*WHAT YOU NEED TO DO*.
Please state in a single number how many lines of the entries below include the word "October".

*Document layout analysis data*.
◆ ◆ ◆ ◆

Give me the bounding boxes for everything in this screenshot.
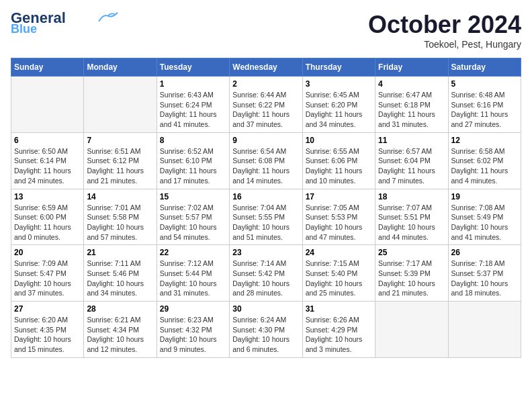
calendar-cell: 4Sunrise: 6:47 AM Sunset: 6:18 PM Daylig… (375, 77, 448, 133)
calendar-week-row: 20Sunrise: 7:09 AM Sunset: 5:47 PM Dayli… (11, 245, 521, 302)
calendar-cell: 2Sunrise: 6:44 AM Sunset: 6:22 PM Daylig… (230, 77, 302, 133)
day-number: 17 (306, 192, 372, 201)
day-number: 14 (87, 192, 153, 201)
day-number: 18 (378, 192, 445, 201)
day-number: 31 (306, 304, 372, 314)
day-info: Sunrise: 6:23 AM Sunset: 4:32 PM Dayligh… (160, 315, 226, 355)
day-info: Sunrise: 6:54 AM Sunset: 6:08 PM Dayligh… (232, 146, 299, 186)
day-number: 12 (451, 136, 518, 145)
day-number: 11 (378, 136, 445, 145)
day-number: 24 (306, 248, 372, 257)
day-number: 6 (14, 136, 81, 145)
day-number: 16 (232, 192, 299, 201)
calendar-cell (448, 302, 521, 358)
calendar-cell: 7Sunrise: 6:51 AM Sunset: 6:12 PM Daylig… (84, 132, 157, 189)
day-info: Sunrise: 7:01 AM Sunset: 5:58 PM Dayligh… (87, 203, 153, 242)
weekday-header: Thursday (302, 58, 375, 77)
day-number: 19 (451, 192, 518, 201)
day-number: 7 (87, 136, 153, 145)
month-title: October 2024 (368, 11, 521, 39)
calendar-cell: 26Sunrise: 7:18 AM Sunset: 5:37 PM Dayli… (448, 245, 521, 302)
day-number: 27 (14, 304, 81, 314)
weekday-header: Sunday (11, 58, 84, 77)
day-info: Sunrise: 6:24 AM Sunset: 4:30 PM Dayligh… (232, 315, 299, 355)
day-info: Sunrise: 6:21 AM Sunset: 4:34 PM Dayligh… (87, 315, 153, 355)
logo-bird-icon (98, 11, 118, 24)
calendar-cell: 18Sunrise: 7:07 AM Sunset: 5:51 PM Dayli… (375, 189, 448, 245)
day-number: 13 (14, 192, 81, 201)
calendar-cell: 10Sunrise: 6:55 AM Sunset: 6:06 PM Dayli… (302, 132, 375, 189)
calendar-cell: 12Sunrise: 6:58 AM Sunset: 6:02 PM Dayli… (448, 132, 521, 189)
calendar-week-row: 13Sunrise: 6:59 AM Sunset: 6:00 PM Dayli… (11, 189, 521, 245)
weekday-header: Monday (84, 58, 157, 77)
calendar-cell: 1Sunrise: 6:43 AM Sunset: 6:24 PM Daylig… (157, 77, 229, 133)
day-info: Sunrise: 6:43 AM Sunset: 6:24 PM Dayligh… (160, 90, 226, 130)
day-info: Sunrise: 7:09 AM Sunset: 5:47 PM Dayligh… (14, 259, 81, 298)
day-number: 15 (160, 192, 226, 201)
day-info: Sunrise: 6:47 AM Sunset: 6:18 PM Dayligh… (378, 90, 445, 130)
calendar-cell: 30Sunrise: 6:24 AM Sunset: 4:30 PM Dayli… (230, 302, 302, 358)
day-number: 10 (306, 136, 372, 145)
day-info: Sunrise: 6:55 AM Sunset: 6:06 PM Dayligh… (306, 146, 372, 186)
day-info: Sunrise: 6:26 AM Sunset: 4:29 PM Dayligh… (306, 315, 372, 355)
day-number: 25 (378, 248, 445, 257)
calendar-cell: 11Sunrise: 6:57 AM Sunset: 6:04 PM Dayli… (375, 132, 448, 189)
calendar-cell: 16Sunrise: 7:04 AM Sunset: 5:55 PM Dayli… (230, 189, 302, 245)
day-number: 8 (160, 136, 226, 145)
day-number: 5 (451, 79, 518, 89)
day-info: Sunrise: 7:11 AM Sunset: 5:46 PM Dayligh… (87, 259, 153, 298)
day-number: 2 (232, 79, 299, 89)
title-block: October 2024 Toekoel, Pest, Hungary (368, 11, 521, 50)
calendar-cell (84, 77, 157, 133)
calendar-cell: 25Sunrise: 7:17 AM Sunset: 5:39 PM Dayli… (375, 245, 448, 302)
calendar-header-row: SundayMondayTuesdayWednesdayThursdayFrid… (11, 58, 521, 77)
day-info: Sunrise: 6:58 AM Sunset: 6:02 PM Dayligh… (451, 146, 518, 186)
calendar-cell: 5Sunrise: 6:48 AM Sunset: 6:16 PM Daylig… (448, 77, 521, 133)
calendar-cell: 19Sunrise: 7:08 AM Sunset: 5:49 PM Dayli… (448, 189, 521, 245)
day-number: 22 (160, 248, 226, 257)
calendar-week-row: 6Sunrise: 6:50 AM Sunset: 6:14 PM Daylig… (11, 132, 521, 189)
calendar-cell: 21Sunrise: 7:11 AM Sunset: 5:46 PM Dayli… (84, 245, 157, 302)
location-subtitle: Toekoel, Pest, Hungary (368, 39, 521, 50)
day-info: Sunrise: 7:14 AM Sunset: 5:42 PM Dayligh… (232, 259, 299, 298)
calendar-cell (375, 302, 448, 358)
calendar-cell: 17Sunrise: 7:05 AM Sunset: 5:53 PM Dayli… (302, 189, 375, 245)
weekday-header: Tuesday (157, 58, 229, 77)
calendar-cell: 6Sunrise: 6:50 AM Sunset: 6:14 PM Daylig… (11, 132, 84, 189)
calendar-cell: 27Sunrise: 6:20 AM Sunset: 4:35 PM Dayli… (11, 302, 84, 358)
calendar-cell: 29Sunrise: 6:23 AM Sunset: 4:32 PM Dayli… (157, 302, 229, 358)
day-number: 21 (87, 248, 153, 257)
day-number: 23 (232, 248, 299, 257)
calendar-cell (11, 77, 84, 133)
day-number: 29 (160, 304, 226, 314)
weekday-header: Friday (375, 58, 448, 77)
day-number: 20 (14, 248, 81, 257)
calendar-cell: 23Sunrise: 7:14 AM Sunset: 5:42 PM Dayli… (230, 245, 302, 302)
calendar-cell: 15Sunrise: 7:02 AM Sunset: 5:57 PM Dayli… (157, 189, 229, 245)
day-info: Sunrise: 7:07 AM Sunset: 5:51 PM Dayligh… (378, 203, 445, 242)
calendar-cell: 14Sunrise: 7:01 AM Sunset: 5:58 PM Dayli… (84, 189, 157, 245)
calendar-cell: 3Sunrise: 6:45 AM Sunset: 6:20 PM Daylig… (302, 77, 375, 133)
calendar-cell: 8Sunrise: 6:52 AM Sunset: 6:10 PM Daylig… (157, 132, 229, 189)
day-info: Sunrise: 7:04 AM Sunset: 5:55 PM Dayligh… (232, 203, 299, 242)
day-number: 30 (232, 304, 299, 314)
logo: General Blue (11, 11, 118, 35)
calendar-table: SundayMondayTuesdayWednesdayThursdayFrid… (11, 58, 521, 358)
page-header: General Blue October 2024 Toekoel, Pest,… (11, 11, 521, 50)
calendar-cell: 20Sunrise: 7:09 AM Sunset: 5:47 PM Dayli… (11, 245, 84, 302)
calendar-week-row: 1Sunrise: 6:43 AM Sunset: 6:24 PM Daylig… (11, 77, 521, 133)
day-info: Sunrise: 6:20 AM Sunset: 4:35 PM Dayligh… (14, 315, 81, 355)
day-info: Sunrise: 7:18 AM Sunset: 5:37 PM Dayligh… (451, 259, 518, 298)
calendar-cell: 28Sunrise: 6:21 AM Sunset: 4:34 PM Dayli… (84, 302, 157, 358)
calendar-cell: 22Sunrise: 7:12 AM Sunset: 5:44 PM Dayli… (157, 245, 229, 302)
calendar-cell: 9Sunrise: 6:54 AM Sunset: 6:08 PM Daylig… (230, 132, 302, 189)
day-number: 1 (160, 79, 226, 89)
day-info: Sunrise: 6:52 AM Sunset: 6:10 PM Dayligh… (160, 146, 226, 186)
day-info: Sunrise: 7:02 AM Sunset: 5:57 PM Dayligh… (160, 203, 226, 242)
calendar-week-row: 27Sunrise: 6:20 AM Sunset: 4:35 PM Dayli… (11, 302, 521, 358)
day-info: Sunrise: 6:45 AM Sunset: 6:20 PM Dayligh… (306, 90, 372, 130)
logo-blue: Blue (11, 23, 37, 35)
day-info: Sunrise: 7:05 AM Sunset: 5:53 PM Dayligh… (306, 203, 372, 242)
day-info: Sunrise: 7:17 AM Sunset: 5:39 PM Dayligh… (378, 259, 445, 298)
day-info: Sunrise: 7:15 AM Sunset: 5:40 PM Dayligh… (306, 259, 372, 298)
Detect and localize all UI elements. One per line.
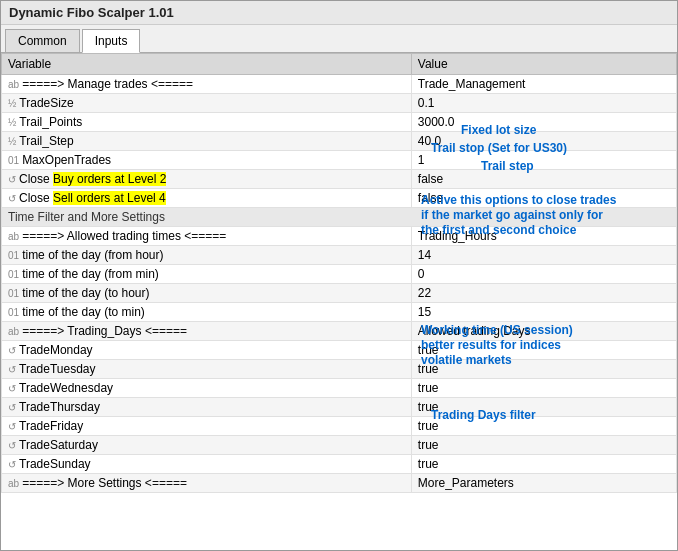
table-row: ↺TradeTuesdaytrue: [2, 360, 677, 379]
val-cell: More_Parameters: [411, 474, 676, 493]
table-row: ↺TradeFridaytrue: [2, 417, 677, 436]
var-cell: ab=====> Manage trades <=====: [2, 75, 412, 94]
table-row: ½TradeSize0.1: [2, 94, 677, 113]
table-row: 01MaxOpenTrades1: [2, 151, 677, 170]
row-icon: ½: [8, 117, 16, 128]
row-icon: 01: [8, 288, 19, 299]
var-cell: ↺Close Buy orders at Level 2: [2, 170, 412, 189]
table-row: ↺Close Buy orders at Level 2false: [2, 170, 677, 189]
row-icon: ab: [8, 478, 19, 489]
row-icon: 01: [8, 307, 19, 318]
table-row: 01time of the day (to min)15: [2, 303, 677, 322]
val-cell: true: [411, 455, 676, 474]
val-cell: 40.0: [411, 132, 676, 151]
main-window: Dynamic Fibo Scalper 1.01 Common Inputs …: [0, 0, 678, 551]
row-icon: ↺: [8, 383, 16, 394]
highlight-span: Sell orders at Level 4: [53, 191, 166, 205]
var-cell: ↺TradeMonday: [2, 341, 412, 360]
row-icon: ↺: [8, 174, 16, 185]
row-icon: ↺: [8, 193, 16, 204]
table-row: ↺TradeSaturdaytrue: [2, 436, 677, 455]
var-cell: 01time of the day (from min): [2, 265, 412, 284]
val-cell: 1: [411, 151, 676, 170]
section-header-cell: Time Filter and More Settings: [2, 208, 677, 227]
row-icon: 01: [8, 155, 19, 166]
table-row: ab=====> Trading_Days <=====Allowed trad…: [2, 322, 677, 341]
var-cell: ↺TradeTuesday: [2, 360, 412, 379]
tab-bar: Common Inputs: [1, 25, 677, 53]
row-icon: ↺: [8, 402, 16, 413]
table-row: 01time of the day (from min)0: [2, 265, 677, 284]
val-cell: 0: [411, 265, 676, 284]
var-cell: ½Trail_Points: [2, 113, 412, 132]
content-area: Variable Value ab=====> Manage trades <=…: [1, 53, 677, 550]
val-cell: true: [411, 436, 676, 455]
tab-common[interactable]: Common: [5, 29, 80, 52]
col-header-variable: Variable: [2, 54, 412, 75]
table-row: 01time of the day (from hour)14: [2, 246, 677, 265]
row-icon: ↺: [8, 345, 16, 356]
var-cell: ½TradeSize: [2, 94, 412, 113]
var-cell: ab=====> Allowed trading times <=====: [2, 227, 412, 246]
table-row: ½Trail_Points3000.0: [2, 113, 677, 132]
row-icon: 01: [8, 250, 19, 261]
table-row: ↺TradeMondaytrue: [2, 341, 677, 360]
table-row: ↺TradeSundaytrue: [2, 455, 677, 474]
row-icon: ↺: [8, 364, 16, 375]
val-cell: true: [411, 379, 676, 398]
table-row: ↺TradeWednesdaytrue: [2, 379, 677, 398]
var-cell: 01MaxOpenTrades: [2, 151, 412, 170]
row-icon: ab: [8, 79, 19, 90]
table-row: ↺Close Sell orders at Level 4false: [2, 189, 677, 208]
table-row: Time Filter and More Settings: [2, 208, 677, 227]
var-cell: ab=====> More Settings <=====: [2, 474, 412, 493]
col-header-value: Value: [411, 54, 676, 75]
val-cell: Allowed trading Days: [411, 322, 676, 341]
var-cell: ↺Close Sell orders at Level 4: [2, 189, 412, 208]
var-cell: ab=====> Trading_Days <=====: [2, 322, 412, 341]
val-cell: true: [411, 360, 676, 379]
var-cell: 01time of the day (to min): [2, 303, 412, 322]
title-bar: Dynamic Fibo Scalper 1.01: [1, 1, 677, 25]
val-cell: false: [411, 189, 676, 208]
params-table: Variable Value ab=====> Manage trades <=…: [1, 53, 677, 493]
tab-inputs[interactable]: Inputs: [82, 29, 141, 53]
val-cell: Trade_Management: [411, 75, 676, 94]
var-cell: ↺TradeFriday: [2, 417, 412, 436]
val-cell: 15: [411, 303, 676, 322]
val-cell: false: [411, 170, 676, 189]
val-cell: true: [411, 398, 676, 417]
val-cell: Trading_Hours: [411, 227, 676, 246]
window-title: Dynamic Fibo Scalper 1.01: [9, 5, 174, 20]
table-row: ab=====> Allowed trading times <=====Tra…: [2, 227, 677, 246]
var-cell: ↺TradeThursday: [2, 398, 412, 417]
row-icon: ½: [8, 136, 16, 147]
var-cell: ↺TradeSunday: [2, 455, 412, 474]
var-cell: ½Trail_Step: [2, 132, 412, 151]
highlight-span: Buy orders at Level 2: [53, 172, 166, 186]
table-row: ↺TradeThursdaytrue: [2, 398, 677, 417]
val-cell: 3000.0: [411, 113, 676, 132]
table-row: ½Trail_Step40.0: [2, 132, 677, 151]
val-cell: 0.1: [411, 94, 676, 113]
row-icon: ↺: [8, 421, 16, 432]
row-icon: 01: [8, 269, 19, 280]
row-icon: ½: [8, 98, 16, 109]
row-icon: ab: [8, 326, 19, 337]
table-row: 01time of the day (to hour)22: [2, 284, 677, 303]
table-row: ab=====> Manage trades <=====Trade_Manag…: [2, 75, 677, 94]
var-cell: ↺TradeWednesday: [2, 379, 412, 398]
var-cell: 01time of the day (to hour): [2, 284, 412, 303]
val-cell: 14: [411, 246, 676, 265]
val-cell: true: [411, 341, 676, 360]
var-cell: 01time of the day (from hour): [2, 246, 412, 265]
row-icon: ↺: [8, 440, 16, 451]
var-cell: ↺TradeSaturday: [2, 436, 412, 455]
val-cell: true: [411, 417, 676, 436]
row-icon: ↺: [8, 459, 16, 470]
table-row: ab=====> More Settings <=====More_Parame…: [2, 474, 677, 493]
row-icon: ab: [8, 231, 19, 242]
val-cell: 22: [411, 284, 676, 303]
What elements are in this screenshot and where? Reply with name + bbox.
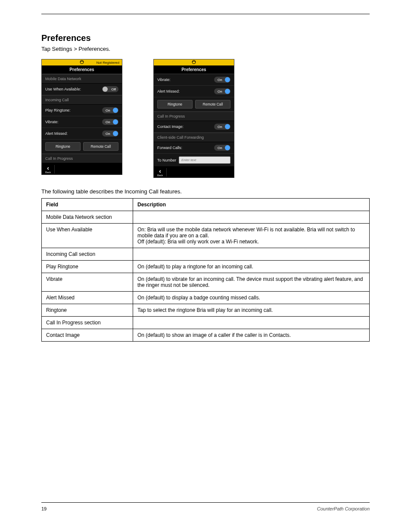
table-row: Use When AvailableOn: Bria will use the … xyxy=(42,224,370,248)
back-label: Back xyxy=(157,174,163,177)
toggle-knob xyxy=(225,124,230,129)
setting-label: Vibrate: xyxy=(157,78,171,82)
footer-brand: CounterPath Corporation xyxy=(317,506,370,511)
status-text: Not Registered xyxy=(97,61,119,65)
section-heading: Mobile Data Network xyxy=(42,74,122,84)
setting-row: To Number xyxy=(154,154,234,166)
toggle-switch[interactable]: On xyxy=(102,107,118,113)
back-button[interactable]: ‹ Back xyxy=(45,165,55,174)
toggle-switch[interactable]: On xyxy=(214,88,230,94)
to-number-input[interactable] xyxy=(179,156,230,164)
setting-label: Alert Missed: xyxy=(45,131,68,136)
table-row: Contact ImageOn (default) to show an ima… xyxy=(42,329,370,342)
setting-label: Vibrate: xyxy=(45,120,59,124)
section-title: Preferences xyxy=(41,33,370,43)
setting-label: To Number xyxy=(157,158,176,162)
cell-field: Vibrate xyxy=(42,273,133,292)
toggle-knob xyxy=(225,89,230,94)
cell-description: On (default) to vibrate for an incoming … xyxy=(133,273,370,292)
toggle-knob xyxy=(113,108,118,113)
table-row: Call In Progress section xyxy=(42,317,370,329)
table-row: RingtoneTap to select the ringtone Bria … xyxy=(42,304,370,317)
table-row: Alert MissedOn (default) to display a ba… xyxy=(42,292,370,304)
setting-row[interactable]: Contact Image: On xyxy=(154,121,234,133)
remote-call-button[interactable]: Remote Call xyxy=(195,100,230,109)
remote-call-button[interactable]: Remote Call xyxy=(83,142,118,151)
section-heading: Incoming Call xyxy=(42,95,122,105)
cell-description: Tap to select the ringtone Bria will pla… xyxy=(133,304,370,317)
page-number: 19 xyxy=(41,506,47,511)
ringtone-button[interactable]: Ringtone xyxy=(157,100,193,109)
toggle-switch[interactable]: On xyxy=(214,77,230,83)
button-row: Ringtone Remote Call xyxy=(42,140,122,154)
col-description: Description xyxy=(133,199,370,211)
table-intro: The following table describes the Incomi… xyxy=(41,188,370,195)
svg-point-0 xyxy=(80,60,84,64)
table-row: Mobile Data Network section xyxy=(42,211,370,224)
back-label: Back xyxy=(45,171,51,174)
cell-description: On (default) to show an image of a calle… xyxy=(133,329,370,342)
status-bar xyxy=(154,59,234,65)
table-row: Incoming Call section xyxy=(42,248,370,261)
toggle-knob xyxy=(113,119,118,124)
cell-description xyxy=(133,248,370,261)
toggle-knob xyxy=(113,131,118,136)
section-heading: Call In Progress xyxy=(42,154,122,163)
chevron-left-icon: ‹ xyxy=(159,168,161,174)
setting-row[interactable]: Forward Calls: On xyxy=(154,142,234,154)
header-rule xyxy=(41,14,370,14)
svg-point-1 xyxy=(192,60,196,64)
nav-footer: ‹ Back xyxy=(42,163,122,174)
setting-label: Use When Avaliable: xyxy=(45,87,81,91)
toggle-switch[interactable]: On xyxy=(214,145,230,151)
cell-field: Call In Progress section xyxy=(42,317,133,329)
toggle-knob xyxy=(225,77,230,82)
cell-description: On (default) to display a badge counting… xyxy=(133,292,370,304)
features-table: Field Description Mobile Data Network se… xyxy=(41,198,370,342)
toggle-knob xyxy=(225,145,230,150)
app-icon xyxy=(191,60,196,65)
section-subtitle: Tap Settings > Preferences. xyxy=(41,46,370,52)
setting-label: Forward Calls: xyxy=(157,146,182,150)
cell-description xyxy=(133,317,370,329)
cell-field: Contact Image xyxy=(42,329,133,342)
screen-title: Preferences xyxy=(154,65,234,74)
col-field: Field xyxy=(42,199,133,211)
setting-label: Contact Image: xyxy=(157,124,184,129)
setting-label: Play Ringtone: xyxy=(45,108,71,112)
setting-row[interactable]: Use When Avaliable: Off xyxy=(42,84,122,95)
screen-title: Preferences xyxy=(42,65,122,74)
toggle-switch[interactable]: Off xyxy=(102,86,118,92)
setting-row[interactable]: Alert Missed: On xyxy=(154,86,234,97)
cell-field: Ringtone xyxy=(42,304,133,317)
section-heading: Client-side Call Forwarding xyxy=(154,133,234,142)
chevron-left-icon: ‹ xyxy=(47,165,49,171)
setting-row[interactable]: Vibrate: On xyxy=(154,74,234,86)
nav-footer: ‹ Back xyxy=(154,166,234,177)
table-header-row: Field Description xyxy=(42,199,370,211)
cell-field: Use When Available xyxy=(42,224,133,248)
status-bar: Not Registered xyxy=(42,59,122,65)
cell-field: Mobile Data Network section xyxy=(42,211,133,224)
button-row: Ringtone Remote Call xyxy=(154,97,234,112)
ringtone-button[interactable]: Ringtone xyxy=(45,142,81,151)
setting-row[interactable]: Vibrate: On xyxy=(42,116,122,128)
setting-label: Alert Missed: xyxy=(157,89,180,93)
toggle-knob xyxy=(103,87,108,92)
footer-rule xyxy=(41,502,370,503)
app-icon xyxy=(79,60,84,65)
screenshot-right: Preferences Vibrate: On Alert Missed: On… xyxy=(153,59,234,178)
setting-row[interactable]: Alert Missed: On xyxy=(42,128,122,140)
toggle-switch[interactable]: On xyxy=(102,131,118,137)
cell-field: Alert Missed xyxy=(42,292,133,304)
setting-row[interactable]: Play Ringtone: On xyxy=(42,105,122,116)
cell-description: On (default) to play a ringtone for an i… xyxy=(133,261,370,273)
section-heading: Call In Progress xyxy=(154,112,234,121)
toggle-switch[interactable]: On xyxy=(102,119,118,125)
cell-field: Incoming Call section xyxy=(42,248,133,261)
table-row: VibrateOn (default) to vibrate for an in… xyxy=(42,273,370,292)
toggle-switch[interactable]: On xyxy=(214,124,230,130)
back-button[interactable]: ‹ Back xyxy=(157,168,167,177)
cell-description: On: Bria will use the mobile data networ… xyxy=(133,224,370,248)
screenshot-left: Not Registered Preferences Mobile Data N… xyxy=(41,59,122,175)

◆ ◆ ◆ ◆

*RESULT*.
3